When Jobs left Apple he started his own computer company called "Next". It started out with a similar business model as Apple (hardware and software) but used BSD (I think) Unix with a proprietary shell. The system was midway between a typical PC and a minicomputer (for the time). It did okay with univeristy research folks but failed commercially. So they stopped hardware development and concentrated on the OS. I have never used the OS, but it was reported at the time to be a very clean, very powerful system. They began developing a variant to run on microprocessors in addition to Motorola.
Fast Forward.
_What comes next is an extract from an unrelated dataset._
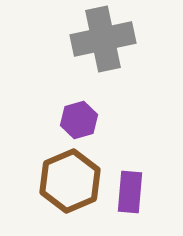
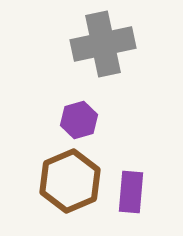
gray cross: moved 5 px down
purple rectangle: moved 1 px right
Jobs goes back to Apple.
Apple decdies that the Mac OS will never successfully migrate to a mutiprocessing, networked environment in its native code. Jobs shuts-down Next and brings most of those folks into Apple with instructions to write a Mac look-alike shell from all the Next code. It blows the doors off of the native Mac team's best efforts so the native Mac development team gets shut down and Mac System X gets released, essentially a Mac-like shell placed on Unix BSD.
Recall that the Next software was ported to other computer systems, including Intel. So Jobs never shuts that group with a group down and instead, keeps them secretely chugging along working on porting the Mac System X (BSD Unix) to Intel hardware (and probably other computer systems, too. Wanna bet?).
First Motorola (couldn't get the processor speed fast enough, soon enough in large enough numbers) and later, IBM (couldn't get the heat and power requirements to where Apple wanted to be with small laptops and smaller thinner devices planned for) have trouble meeting Apple's expectaions of microprocessor design. Apple gets frustrated, being thwarted in their plans by suppliers outside of their ability to direct so they search for an innovative solution.
And here we are.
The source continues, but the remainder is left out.